Type out all the records word for word. Any pictures are to be left out.

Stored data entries
------------------------------------
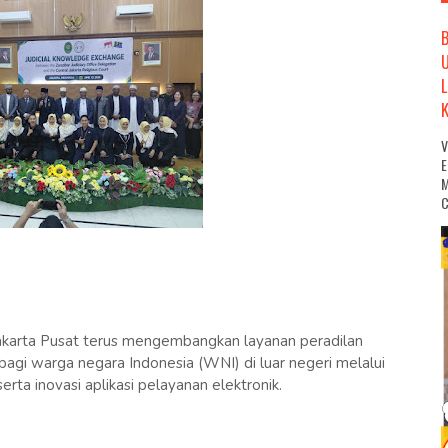
M
C
Jakarta Pusat terus mengembangkan layanan peradilan
agi warga negara Indonesia (WNI) di luar negeri melalui
erta inovasi aplikasi pelayanan elektronik.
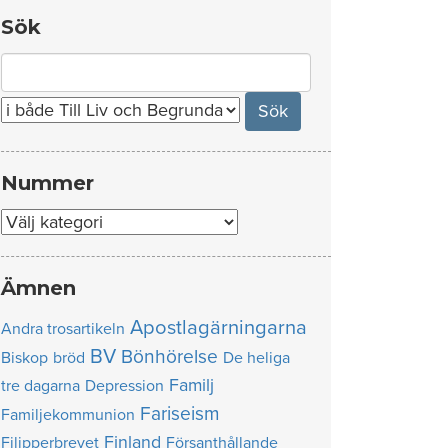
Sök
Search
for:
Nummer
Nummer
Ämnen
Apostlagärningarna
Andra trosartikeln
BV
Bönhörelse
Biskop
bröd
De heliga
Familj
tre dagarna
Depression
Fariseism
Familjekommunion
Finland
Filipperbrevet
Försanthållande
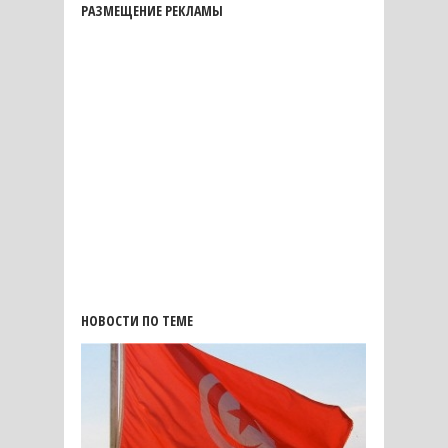
РАЗМЕЩЕНИЕ РЕКЛАМЫ
НОВОСТИ ПО ТЕМЕ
------------------------------------
- _EXERCISE SOLUTION_
M
C
Jakarta Pusat terus mengembangkan layanan peradilan
agi warga negara Indonesia (WNI) di luar negeri melalui
erta inovasi aplikasi pelayanan elektronik.
Sök
Search
for:
Nummer
Nummer
Ämnen
Apostlagärningarna
Andra trosartikeln
BV
Bönhörelse
Biskop
bröd
De heliga
Familj
tre dagarna
Depression
Fariseism
Familjekommunion
Finland
Filipperbrevet
Försanthållande
РАЗМЕЩЕНИЕ РЕКЛАМЫ
НОВОСТИ ПО ТЕМЕ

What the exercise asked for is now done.